_Goal of the exercise_
Go through the entries below and say how many lines contain the string "Regional"; write only that number.

_Supplied material_
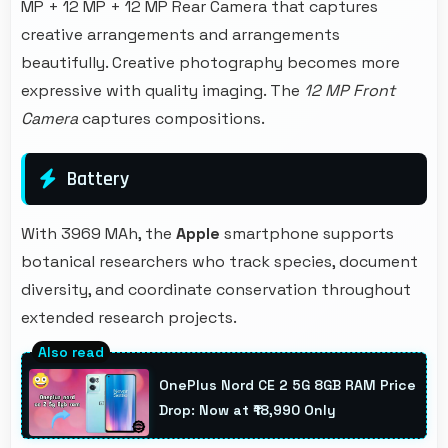
MP + 12 MP + 12 MP Rear Camera that captures
creative arrangements and arrangements
beautifully. Creative photography becomes more
expressive with quality imaging. The
12 MP Front
Camera
captures compositions.
Battery
With 3969 MAh, the
Apple
smartphone supports
botanical researchers who track species, document
diversity, and coordinate conservation throughout
extended research projects.
OnePlus Nord CE 2 5G 8GB RAM Price
Drop: Now at ₹18,990 Only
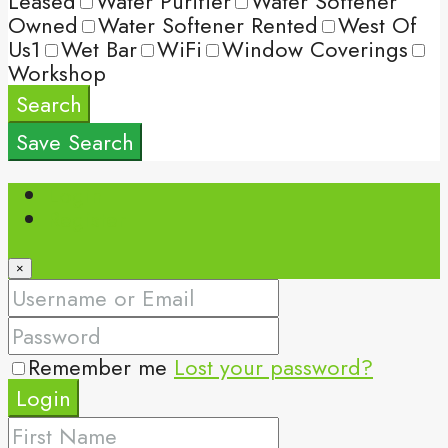
Leased
Water Purifier
Water Softener
Owned
Water Softener Rented
West Of
Us1
Wet Bar
WiFi
Window Coverings
Workshop
Search
Save Search
Login
Register
×
Remember me
Lost your password?
Login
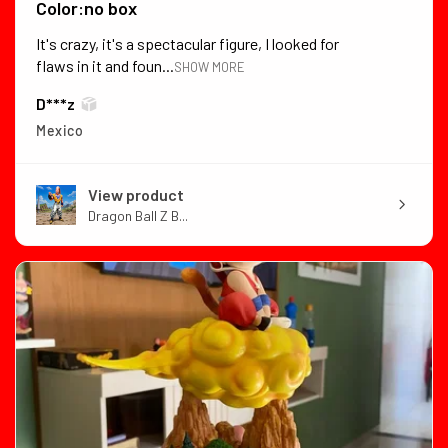
Color:no box
It's crazy, it's a spectacular figure, I looked for
flaws in it and foun...
SHOW MORE
D***z
Mexico
View product
Dragon Ball Z B...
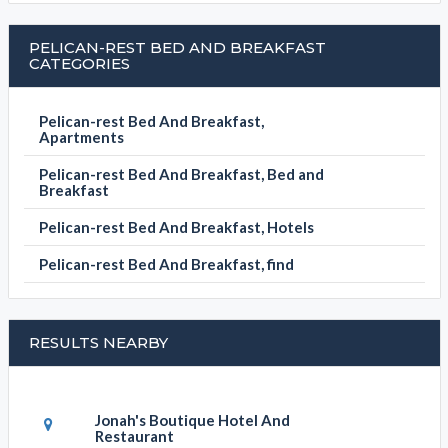
PELICAN-REST BED AND BREAKFAST
CATEGORIES
Pelican-rest Bed And Breakfast,
Apartments
Pelican-rest Bed And Breakfast, Bed and
Breakfast
Pelican-rest Bed And Breakfast, Hotels
Pelican-rest Bed And Breakfast, find
RESULTS NEARBY
Jonah's Boutique Hotel And
Restaurant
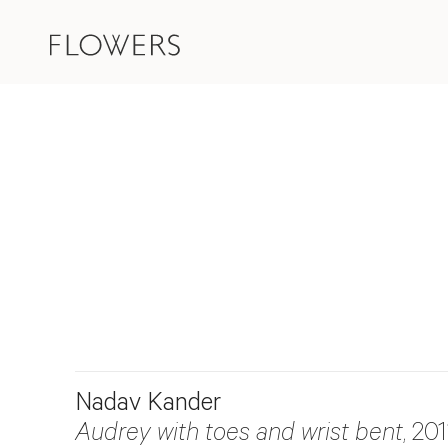
Nadav Kander
Audrey with toes and wrist bent
, 201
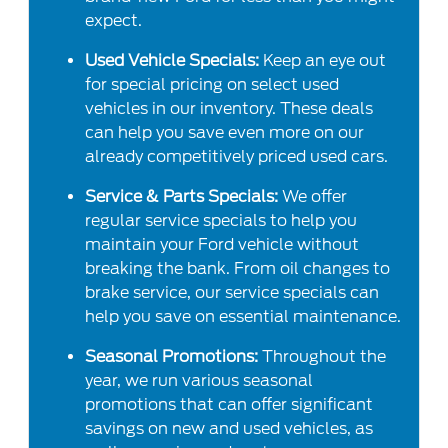
expect.
Used Vehicle Specials:
Keep an eye out
for special pricing on select used
vehicles in our inventory. These deals
can help you save even more on our
already competitively priced used cars.
Service & Parts Specials:
We offer
regular service specials to help you
maintain your Ford vehicle without
breaking the bank. From oil changes to
brake service, our service specials can
help you save on essential maintenance.
Seasonal Promotions:
Throughout the
year, we run various seasonal
promotions that can offer significant
savings on new and used vehicles, as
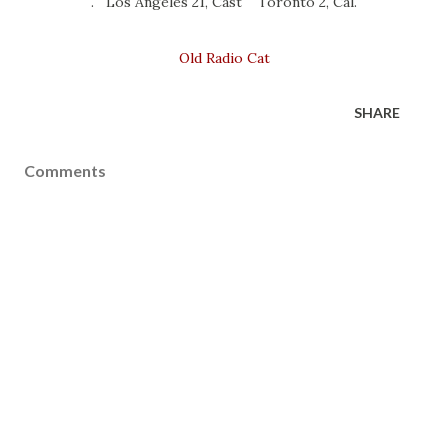
. Los Angeles 21, Cast Toronto 2, Cal.
Old Radio Cat
SHARE
Comments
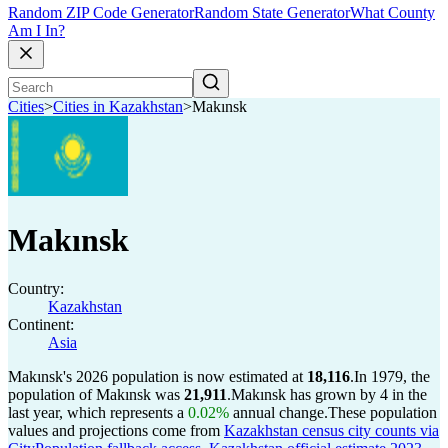
Random ZIP Code Generator
Random State Generator
What County
Am I In?
Cities
>
Cities in Kazakhstan
>
Makınsk
Makınsk
Country:
Kazakhstan
Continent:
Asia
Makınsk's 2026 population is now estimated at
18,116
.
In 1979, the
population of Makınsk was
21,911
.
Makınsk has grown by 4 in the
last year, which represents a
0.02%
annual change.
These population
values and projections come from
Kazakhstan census city counts via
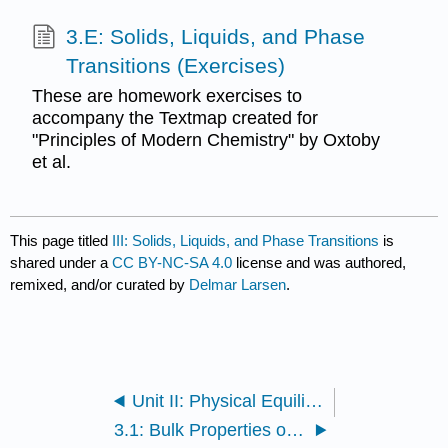
3.E: Solids, Liquids, and Phase
Transitions (Exercises)
These are homework exercises to
accompany the Textmap created for
"Principles of Modern Chemistry" by Oxtoby
et al.
This page titled
III: Solids, Liquids, and Phase Transitions
is
shared under a
CC BY-NC-SA 4.0
license and was authored,
remixed, and/or curated by
Delmar Larsen
.
Unit II: Physical Equilibria
3.1: Bulk Properties of Gases, Liquids, and Solids - Molecular Interpretation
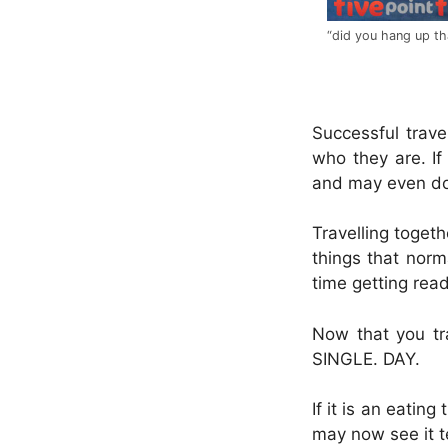
“did you hang up th
.
Successful trave
who they are. If
and may even do
Travelling toget
things that norm
time getting read
Now that you tr
SINGLE. DAY.
If it is an eating
may now see it t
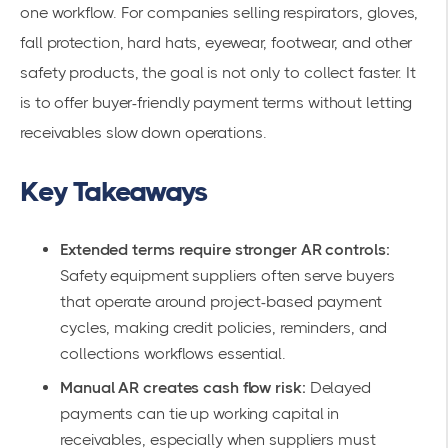
one workflow. For companies selling respirators, gloves,
fall protection, hard hats, eyewear, footwear, and other
safety products, the goal is not only to collect faster. It
is to offer buyer-friendly payment terms without letting
receivables slow down operations.
Key Takeaways
Extended terms require stronger AR controls:
Safety equipment suppliers often serve buyers
that operate around project-based payment
cycles, making credit policies, reminders, and
collections workflows essential.
Manual AR creates cash flow risk:
Delayed
payments can tie up working capital in
receivables, especially when suppliers must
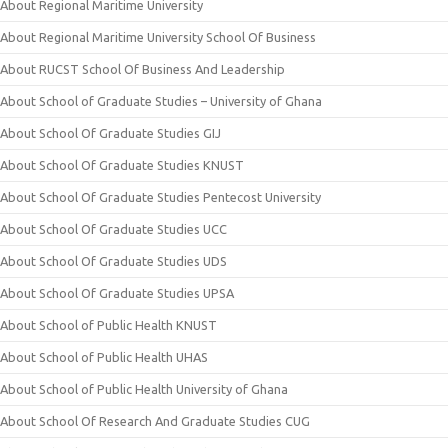
About Regional Maritime University
About Regional Maritime University School Of Business
About RUCST School Of Business And Leadership
About School of Graduate Studies – University of Ghana
About School Of Graduate Studies GIJ
About School Of Graduate Studies KNUST
About School Of Graduate Studies Pentecost University
About School Of Graduate Studies UCC
About School Of Graduate Studies UDS
About School Of Graduate Studies UPSA
About School of Public Health KNUST
About School of Public Health UHAS
About School of Public Health University of Ghana
About School Of Research And Graduate Studies CUG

_Written response_
2